Вернуться внутрь удалось лишь после импровизированной «сухой» дематериализации: Леонов выпустил остаток воздуха, сжал грудную клетку, нырнул в шлюз кувырком. Командир Пешков в отчёте использовал термин «анабазис», сравнив процедуру с походом Ксенофонта по враждебной территории. От 12-минутной экскурсии осталась тленящаяся крышка тетради: карандаш растаял в каплях пота, но поверх пятен будущий академик вывел слово «свобода».
Творец и дипломат
После орбитального дебюта Леонов не задремал в лаврах. Он курировал тренировочную программу «Союз-Аполлон», где советская и американская ракеты состыковались по оси, словно две ладони в рукопожатии. В Хьюстоне я просматривал стенограммы переговоров, голос Леонова вёл беседу сквозь статику эфира с невозмутимостью музейного смотрителя. На борту он обменялся с Томасом Стаффордом жетонами, превращая металл в дипломатический амулет. Без этого протокола охлаждение холодной войны затянулось бы дольше.

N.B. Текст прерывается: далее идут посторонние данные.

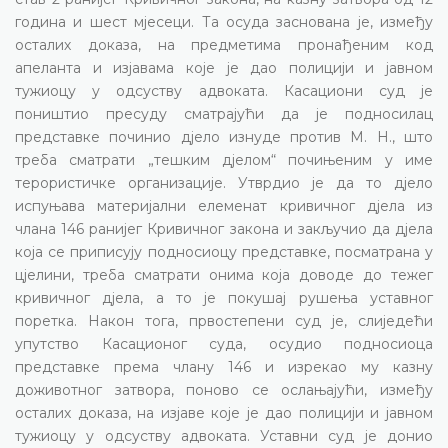
година и шест мјесеци. Та осуда заснована је, између
осталих доказа, на предметима пронађеним код
апеланта и изјавама које је дао полицији и јавном
тужиоцу у одсуству адвоката. Касациони суд је
поништио пресуду сматрајући да је подносилац
представке починио дјело изнуде против М. Н., што
треба сматрати „тешким дјелом“ почињеним у име
терористичке организације. Утврдио је да то дјело
испуњава материјални елеменат кривичног дјела из
члана 146 ранијег Кривичног закона и закључио да дјела
која се приписују подносиоцу представке, посматрана у
цјелини, треба сматрати онима која доводе до тежег
кривичног дјела, а то је покушај рушења уставног
поретка. Након тога, првостепени суд је, слиједећи
упутство Касационог суда, осудио подносиоца
представке према члану 146 и изрекао му казну
доживотног затвора, поново се ослањајући, између
осталих доказа, на изјаве које је дао полицији и јавном
тужиоцу у одсуству адвоката. Уставни суд је донио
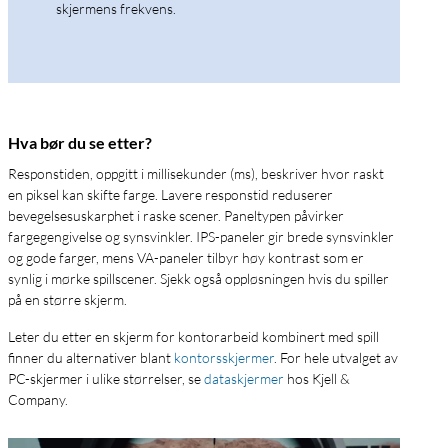
skjermens frekvens.
Hva bør du se etter?
Responstiden, oppgitt i millisekunder (ms), beskriver hvor raskt
en piksel kan skifte farge. Lavere responstid reduserer
bevegelsesuskarphet i raske scener. Paneltypen påvirker
fargegengivelse og synsvinkler. IPS-paneler gir brede synsvinkler
og gode farger, mens VA-paneler tilbyr høy kontrast som er
synlig i mørke spillscener. Sjekk også oppløsningen hvis du spiller
på en større skjerm.
Leter du etter en skjerm for kontorarbeid kombinert med spill
finner du alternativer blant
kontorsskjermer
. For hele utvalget av
PC-skjermer i ulike størrelser, se
dataskjermer
hos Kjell &
Company.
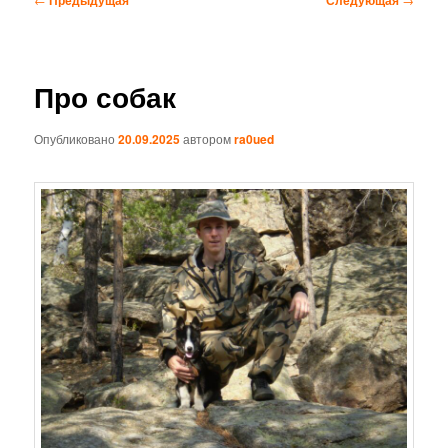
по
записям
Про собак
Опубликовано
20.09.2025
автором
ra0ued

Космическая матрица, увиденная из иллюминатора, превратилась в палимпсест рисунков. Леонов любил слово «аэрография», хотя работал мягкими карандашами. Его серии «Лунная радуга» и «Пульс Сингулярности» украшают мою кафедру. Каждый холст — синестетический аккорд, где лазурь стратосферы звучит как виолончель. Тонкие линии передают «коранарное сияние», термин, которым он обозначал солнечные протуберанцы, окружающие грависферу (зону притяжения) планет.
Наследие космофронтира
Подвиг Леонова стал архетипом для выходов в открытое пространство от «Скайлэб» до «Тяньгун». Когда я беседовал с инструкторами гидролаборатории, они цитировали его метод «темповой визуализации»: прежде чем открыть люк, космонавт проигрывает каждое движение в воображении со скоростью метрическая анима, как говорят музыканты. В словаре Международного астросообщества термин закреплён под аббревиатурой ТВ-65. Именно дисциплина, а не экзотическая техника, создала образ бесстрашного русскоговорящего авиатора.
Леонов ушёл в 2019-м, но имя продолжает жить на карте Луны, у кратера, что напоминает след от кувырка гимнаста. Когда ночами анализирую фоноскопические записи «Восхода-2», слышу едва заметный шорох дыхания — эхо эпохи, в которой человек впервые раздвинул небесный занавес и вышил на нём свою подпись.